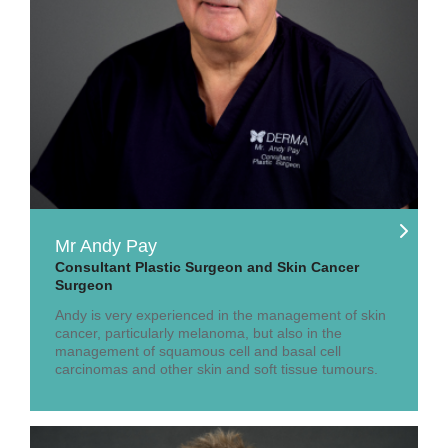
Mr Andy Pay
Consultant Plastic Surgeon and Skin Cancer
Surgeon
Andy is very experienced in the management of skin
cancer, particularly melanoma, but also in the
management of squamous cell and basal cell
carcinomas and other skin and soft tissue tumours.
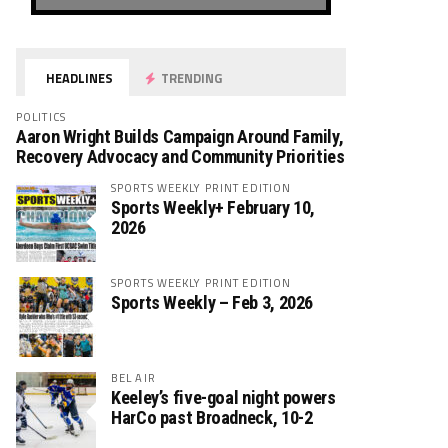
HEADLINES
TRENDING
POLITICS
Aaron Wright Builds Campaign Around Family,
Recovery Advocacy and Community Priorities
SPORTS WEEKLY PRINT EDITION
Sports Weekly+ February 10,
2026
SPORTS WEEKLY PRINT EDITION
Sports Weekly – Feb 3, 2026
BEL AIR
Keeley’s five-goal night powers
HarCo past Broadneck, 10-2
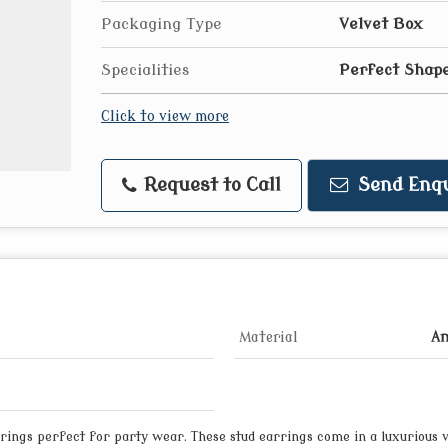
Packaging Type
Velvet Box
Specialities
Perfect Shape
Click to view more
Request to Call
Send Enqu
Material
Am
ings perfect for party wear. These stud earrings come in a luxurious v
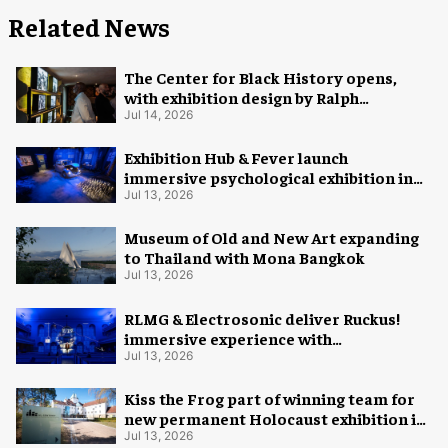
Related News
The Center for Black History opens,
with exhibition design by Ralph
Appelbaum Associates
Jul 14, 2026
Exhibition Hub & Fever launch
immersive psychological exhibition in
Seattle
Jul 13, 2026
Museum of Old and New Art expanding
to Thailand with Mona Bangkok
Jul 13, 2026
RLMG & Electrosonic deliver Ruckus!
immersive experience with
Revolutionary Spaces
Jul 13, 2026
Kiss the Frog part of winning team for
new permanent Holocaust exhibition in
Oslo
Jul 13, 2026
...
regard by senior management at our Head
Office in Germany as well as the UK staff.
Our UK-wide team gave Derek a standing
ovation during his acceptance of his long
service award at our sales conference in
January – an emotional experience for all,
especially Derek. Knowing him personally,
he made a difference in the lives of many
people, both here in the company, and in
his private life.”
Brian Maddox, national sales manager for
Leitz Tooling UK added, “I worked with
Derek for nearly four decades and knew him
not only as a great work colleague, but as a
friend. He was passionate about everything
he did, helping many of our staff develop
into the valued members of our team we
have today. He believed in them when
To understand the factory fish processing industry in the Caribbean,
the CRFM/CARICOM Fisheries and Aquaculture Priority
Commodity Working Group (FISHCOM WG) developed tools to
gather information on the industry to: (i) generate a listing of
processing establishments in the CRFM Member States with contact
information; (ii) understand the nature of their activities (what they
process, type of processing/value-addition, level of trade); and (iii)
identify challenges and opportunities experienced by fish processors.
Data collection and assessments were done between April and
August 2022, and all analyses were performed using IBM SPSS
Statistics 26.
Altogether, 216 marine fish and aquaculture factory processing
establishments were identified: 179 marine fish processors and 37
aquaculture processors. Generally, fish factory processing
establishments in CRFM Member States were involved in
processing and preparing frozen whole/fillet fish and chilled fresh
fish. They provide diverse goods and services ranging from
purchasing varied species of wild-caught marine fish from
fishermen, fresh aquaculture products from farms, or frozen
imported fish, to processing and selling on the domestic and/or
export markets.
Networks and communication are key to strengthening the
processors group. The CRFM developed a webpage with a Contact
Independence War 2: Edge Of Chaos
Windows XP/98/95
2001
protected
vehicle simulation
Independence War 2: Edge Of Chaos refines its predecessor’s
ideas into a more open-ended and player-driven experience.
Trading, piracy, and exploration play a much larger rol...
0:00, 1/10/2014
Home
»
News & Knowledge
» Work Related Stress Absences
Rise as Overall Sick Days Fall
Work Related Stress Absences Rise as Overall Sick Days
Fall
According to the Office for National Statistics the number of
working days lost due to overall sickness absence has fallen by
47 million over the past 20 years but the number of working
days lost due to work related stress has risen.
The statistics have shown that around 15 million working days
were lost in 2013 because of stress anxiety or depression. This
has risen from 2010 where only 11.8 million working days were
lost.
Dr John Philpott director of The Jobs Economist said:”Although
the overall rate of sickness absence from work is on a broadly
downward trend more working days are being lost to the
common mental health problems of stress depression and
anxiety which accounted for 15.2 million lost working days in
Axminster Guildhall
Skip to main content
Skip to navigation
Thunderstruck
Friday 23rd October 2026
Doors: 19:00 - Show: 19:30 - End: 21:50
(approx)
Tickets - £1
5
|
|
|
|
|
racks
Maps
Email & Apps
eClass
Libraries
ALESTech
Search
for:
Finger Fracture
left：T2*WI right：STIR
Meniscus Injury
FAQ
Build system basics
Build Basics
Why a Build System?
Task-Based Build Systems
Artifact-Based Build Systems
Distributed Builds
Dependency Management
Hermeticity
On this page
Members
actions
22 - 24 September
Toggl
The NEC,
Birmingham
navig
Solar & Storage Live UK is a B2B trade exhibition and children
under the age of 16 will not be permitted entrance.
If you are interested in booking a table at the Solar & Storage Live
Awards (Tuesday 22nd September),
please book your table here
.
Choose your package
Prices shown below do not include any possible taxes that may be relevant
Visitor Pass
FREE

Your objective:
From the material above, output only the span of lines that starts at the one containing "Mr Andy Pay" and finishes at the one containing "Keeley’s five-goal night powers", word for word and free of pictures.

Result:
Mr Andy Pay
Consultant Plastic Surgeon and Skin Cancer
Surgeon
Andy is very experienced in the management of skin
cancer, particularly melanoma, but also in the
management of squamous cell and basal cell
carcinomas and other skin and soft tissue tumours.
HEADLINES
TRENDING
POLITICS
Aaron Wright Builds Campaign Around Family,
Recovery Advocacy and Community Priorities
SPORTS WEEKLY PRINT EDITION
Sports Weekly+ February 10,
2026
SPORTS WEEKLY PRINT EDITION
Sports Weekly – Feb 3, 2026
BEL AIR
Keeley’s five-goal night powers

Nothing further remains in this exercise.